Houston Astros: Weeding out the 40-man Roster, Robbie Grossman


With the World Series now behind us, it is time for the MLB offseason to begin officially. One order of business is determining how to situate the 40-man roster for future additions to the club, such as free agency, trades, or the Rule 5 draft. But who deserves to stay or go from the Houston Astros 40-man roster?

The team has already announced that they are declining right-handed pitcher Chad Qualls’ $3.5 million club option for 2016. There are sure to be even more names joining him on the list of former Astros this offseason. One name that pops into mind is none other than outfielder Robbie Grossman.

Why Grossman specifically, you may ask?

For one he plays in a position that is awfully crowded, even if Colby Rasmus decides to walk. This is an outfield that when healthy projects to have Carlos Gomez in center, George Springer in right, and most likely a platoon set up with Jake Marisnick and Preston Tucker in left. And the issue of where Evan Gattis plays when a specific lineup configuration is used only further complicates playing time. And with more outfield prospects advancing throughout the system, Grossman may find an issue with getting adequate playing time on the major- and minor-league level.

Another reason Grossman may find himself off the 40-man roster soon is that he has failed to live up to any of the promises that the Astros envisioned for him since his solid finish to the 2013 season. He has had two full seasons to show the Astros what they are missing, and while he has been adequate in his time with the Astros Triple-A affiliates, it hasn’t been like he was setting the world on fire.

For instance, he finished the 2015 season in Triple-A Fresno Grizzlies with a .254/.354/.349 batting stat line. That equated into a 93 wRC+ with a .325 wOBA, which is below average. And don’t forget that Grossman did appear in 24 major league games in 2015, but only hitting .143/.222/.245 for a 28 wRC+. Now his 2015 sample size is quite limited, but given his track record in the minors the production has failed to justify a roster spot on the Astros 40-man roster any longer.

More from Climbing Tal's Hill

Other Astros’ Outfield Prospects

Perhaps the biggest reason the Astros could elect to waive Grossman 40-man roster is the upcoming Rule 5 draft. As all Astros fans remember last year, the front office made some interesting choices of who to leave off the 40-man roster, specifically Delino DeShields Jr. That was due more from lack of available roster spots in relation to the excess minor league talent advancing through the system. But the Astros may be afraid to let another DeShields slip through the cracks again, which is why Grossman is one of the most logical candidates to drop from the 40-man roster. His roster spot could be used on any one of the numerous prospects that Astros’ fans have become familiar with over the years.

Outfielder Andrew Aplin is one name that comes to mind. Aplin may have limited ceiling, but he has traditionally historically has a favorable strikeout-to-walk ratio in the minors. This could be of value to the Astros, especially if the front office projects Aplin to have a solid hit tool and a penchant for walks, albeit with little power. And with Aplin already reaching the Triple-A level he could be viewed as an outfield replacement in the majors next season with more long-term control than Grossman.

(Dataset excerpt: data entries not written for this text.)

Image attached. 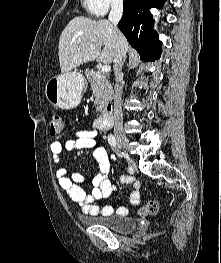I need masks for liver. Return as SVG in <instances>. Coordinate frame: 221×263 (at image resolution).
<instances>
[{"instance_id":"liver-1","label":"liver","mask_w":221,"mask_h":263,"mask_svg":"<svg viewBox=\"0 0 221 263\" xmlns=\"http://www.w3.org/2000/svg\"><path fill=\"white\" fill-rule=\"evenodd\" d=\"M123 38L122 55L126 58L128 43L124 36ZM116 41L117 31L108 20H94L84 16L74 17L64 28L59 39L58 54L61 72H69L95 59L106 64L112 63Z\"/></svg>"}]
</instances>
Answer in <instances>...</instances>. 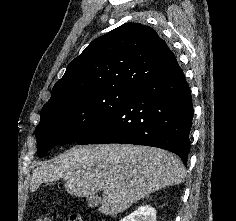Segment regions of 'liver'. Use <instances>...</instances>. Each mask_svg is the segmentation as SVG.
<instances>
[{"instance_id":"obj_1","label":"liver","mask_w":236,"mask_h":221,"mask_svg":"<svg viewBox=\"0 0 236 221\" xmlns=\"http://www.w3.org/2000/svg\"><path fill=\"white\" fill-rule=\"evenodd\" d=\"M185 176L181 160L160 148L87 145L73 147L35 168L30 189L63 179L65 190L76 197L102 191L99 212L114 216L161 188L179 185Z\"/></svg>"}]
</instances>
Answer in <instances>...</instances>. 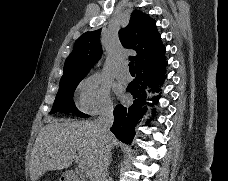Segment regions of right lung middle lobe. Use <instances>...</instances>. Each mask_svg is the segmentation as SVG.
<instances>
[{"instance_id": "dd1d6c3e", "label": "right lung middle lobe", "mask_w": 228, "mask_h": 181, "mask_svg": "<svg viewBox=\"0 0 228 181\" xmlns=\"http://www.w3.org/2000/svg\"><path fill=\"white\" fill-rule=\"evenodd\" d=\"M81 80L67 81L60 83L59 91L56 95L55 102L52 107L51 113L58 111L72 112L81 118H88L89 115L80 112L73 101L74 91Z\"/></svg>"}]
</instances>
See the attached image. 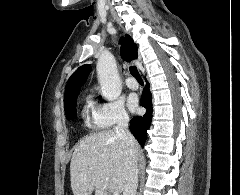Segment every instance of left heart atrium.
<instances>
[{
  "label": "left heart atrium",
  "instance_id": "left-heart-atrium-1",
  "mask_svg": "<svg viewBox=\"0 0 240 195\" xmlns=\"http://www.w3.org/2000/svg\"><path fill=\"white\" fill-rule=\"evenodd\" d=\"M130 106L133 108V109H136L138 107V99L136 96H132L131 99H130Z\"/></svg>",
  "mask_w": 240,
  "mask_h": 195
}]
</instances>
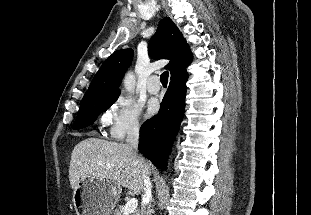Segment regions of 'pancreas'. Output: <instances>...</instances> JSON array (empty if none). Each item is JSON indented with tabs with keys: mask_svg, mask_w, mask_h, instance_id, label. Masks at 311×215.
Instances as JSON below:
<instances>
[{
	"mask_svg": "<svg viewBox=\"0 0 311 215\" xmlns=\"http://www.w3.org/2000/svg\"><path fill=\"white\" fill-rule=\"evenodd\" d=\"M114 215H124V206L118 205V208L114 210ZM135 215V214H132Z\"/></svg>",
	"mask_w": 311,
	"mask_h": 215,
	"instance_id": "pancreas-1",
	"label": "pancreas"
}]
</instances>
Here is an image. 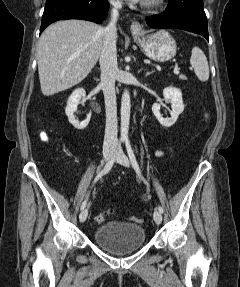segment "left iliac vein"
Masks as SVG:
<instances>
[{
  "mask_svg": "<svg viewBox=\"0 0 240 287\" xmlns=\"http://www.w3.org/2000/svg\"><path fill=\"white\" fill-rule=\"evenodd\" d=\"M115 160L117 163L129 167L130 161L128 157L123 153L121 149H119V153L116 155ZM153 218L157 224H160L162 222V214L158 210L154 211Z\"/></svg>",
  "mask_w": 240,
  "mask_h": 287,
  "instance_id": "1",
  "label": "left iliac vein"
}]
</instances>
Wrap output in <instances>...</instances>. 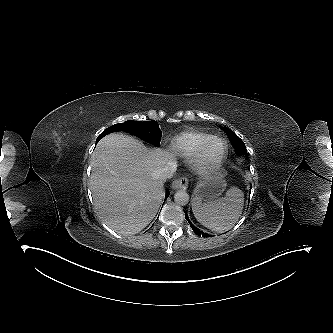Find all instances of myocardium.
Returning a JSON list of instances; mask_svg holds the SVG:
<instances>
[{
  "label": "myocardium",
  "instance_id": "myocardium-1",
  "mask_svg": "<svg viewBox=\"0 0 333 333\" xmlns=\"http://www.w3.org/2000/svg\"><path fill=\"white\" fill-rule=\"evenodd\" d=\"M214 141H220L223 144V150L216 159L210 160L207 158L206 154L209 146ZM227 150L228 145L224 139L217 136H211L192 160V166L195 172L199 175H205L219 168L226 157Z\"/></svg>",
  "mask_w": 333,
  "mask_h": 333
}]
</instances>
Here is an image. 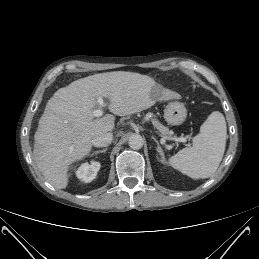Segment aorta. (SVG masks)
Instances as JSON below:
<instances>
[{
  "instance_id": "1",
  "label": "aorta",
  "mask_w": 259,
  "mask_h": 259,
  "mask_svg": "<svg viewBox=\"0 0 259 259\" xmlns=\"http://www.w3.org/2000/svg\"><path fill=\"white\" fill-rule=\"evenodd\" d=\"M130 148L134 150H139L143 147L144 140L141 135L133 134L128 141Z\"/></svg>"
}]
</instances>
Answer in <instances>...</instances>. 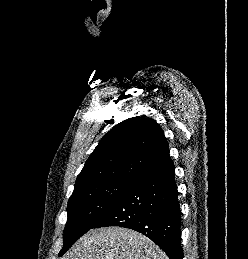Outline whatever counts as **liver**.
I'll list each match as a JSON object with an SVG mask.
<instances>
[{"mask_svg":"<svg viewBox=\"0 0 248 259\" xmlns=\"http://www.w3.org/2000/svg\"><path fill=\"white\" fill-rule=\"evenodd\" d=\"M63 259H168L149 238L118 226L92 229Z\"/></svg>","mask_w":248,"mask_h":259,"instance_id":"obj_1","label":"liver"}]
</instances>
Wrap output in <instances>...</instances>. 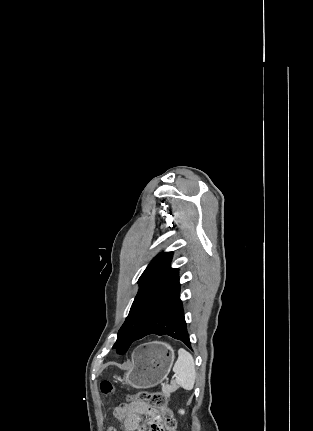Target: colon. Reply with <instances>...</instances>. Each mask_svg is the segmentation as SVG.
<instances>
[{
    "mask_svg": "<svg viewBox=\"0 0 313 431\" xmlns=\"http://www.w3.org/2000/svg\"><path fill=\"white\" fill-rule=\"evenodd\" d=\"M236 116L237 114L227 115V117ZM100 390L104 395L115 393V389L108 381L100 384ZM124 397L132 403L144 404L151 412L157 415L158 419L151 427V431H175L176 422L172 411L167 406L166 396L159 392L140 391L134 395L126 394ZM110 431H114L111 429Z\"/></svg>",
    "mask_w": 313,
    "mask_h": 431,
    "instance_id": "colon-1",
    "label": "colon"
}]
</instances>
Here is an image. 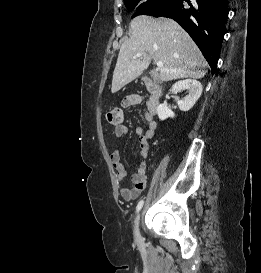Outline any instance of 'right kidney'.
<instances>
[{
    "label": "right kidney",
    "instance_id": "right-kidney-1",
    "mask_svg": "<svg viewBox=\"0 0 261 273\" xmlns=\"http://www.w3.org/2000/svg\"><path fill=\"white\" fill-rule=\"evenodd\" d=\"M182 90H188L189 94L178 101V106L181 111H189L197 102L202 94V84L195 79H185L178 81L172 86V91L178 93ZM157 114L160 120H165L169 117L173 118L175 114L168 108L166 104H160L157 108Z\"/></svg>",
    "mask_w": 261,
    "mask_h": 273
}]
</instances>
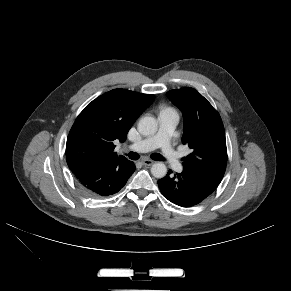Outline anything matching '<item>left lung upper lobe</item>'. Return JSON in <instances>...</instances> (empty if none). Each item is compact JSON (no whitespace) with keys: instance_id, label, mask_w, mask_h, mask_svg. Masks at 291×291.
Masks as SVG:
<instances>
[{"instance_id":"1","label":"left lung upper lobe","mask_w":291,"mask_h":291,"mask_svg":"<svg viewBox=\"0 0 291 291\" xmlns=\"http://www.w3.org/2000/svg\"><path fill=\"white\" fill-rule=\"evenodd\" d=\"M167 97L183 113L182 142L193 151L183 158L184 168L221 181L226 170L227 148L218 112L193 88L171 90Z\"/></svg>"}]
</instances>
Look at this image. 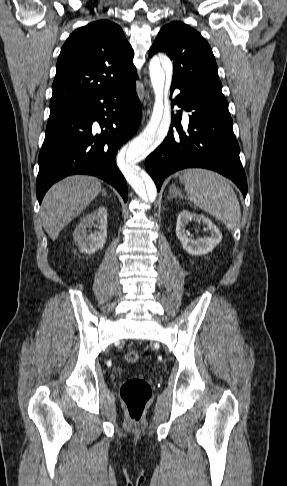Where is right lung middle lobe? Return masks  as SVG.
I'll use <instances>...</instances> for the list:
<instances>
[{
	"instance_id": "right-lung-middle-lobe-1",
	"label": "right lung middle lobe",
	"mask_w": 287,
	"mask_h": 486,
	"mask_svg": "<svg viewBox=\"0 0 287 486\" xmlns=\"http://www.w3.org/2000/svg\"><path fill=\"white\" fill-rule=\"evenodd\" d=\"M55 113H58V112H50V115H51V114H55Z\"/></svg>"
}]
</instances>
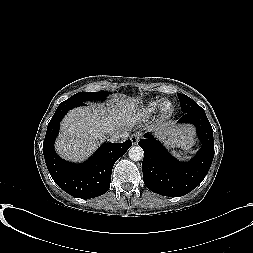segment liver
<instances>
[{
  "instance_id": "1",
  "label": "liver",
  "mask_w": 253,
  "mask_h": 253,
  "mask_svg": "<svg viewBox=\"0 0 253 253\" xmlns=\"http://www.w3.org/2000/svg\"><path fill=\"white\" fill-rule=\"evenodd\" d=\"M138 99L114 98L107 107H92L71 110L61 122V133L56 141L57 153L64 159L81 162L88 158L107 138L111 131L130 130L145 121V113L138 110ZM174 123L162 125L160 138L176 146L191 147L194 144V128ZM152 130V128H148Z\"/></svg>"
}]
</instances>
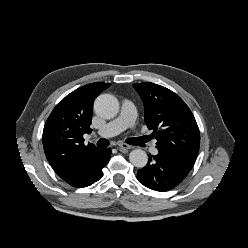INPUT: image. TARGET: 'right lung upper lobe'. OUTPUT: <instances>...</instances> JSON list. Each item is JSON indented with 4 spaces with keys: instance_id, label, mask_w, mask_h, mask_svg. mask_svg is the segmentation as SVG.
Wrapping results in <instances>:
<instances>
[{
    "instance_id": "obj_1",
    "label": "right lung upper lobe",
    "mask_w": 248,
    "mask_h": 248,
    "mask_svg": "<svg viewBox=\"0 0 248 248\" xmlns=\"http://www.w3.org/2000/svg\"><path fill=\"white\" fill-rule=\"evenodd\" d=\"M109 83H90L68 94L53 109L43 129V148L56 174L65 178L81 164L95 145L84 144L83 135L90 133L95 98Z\"/></svg>"
}]
</instances>
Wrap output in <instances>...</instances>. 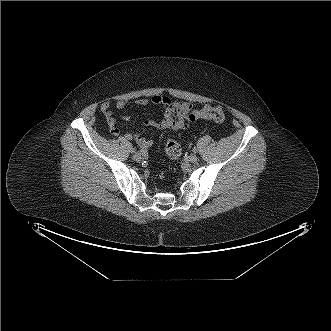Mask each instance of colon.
<instances>
[{"label": "colon", "mask_w": 331, "mask_h": 331, "mask_svg": "<svg viewBox=\"0 0 331 331\" xmlns=\"http://www.w3.org/2000/svg\"><path fill=\"white\" fill-rule=\"evenodd\" d=\"M224 117V112L219 106H205L197 112L190 114L189 116L190 120L200 118L212 120L215 122H222ZM165 151L170 158L176 159L181 154V147L176 141L169 140L166 142Z\"/></svg>", "instance_id": "5ec220e1"}]
</instances>
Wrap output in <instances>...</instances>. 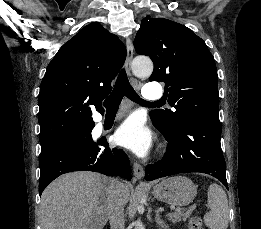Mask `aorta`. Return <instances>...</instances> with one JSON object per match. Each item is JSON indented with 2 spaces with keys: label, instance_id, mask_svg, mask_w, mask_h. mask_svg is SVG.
I'll return each instance as SVG.
<instances>
[{
  "label": "aorta",
  "instance_id": "aorta-1",
  "mask_svg": "<svg viewBox=\"0 0 261 229\" xmlns=\"http://www.w3.org/2000/svg\"><path fill=\"white\" fill-rule=\"evenodd\" d=\"M132 72L139 78H148L153 72V62L149 56H135L131 64ZM135 229H145L142 221H135Z\"/></svg>",
  "mask_w": 261,
  "mask_h": 229
}]
</instances>
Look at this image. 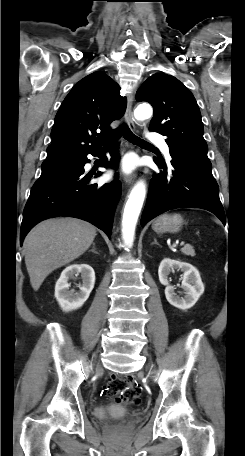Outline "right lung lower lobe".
Instances as JSON below:
<instances>
[{"instance_id": "98d812e1", "label": "right lung lower lobe", "mask_w": 245, "mask_h": 456, "mask_svg": "<svg viewBox=\"0 0 245 456\" xmlns=\"http://www.w3.org/2000/svg\"><path fill=\"white\" fill-rule=\"evenodd\" d=\"M101 148L92 152L99 156ZM101 164L116 165L119 160L116 149L110 152ZM89 162L87 156L72 163L71 167L55 172L41 174L33 185L23 212L20 229V244L38 222L57 216H70L86 220L111 236L112 221L116 204L121 195V182L114 180L99 186L89 184L90 178L84 176V165ZM101 175L98 172L95 177Z\"/></svg>"}]
</instances>
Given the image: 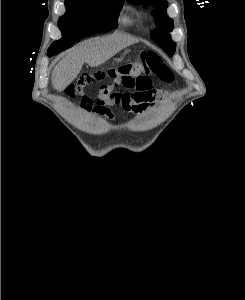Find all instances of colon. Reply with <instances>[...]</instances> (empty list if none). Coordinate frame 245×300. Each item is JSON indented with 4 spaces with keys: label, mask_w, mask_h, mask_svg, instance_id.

Nolan Fontana is another name most fans should know about, as he was the second-round pick by the Astros in the same draft that netted Carlos Correa and Lance McCullers. Unlike his peers, Fontana has had issues with injuries and poor production in the minors. But the potential is still there, especially if Fontana can keep his traditionally high OBP numbers in the above-average range. Don’t forget that the Astros did invest a high draft pick in Fontana so there is doubt that they would give up on him so easily at this point in his professional career.

Next: Astros: Weeding out the 40-man roster, Chad Qualls

Aplin and Fontana along with a few other minor leaguers in the Astros system currently hold more potential than Grossman. And with his drop in production taken into account it definitely appears that Grossman could be a prime candidate to be dropped from the 40-man roster. At the end of the day baseball is a business, and the Astros undoubtedly will be examining every possible move before the start of the 2016 season to set the organization up for short- and long-term success.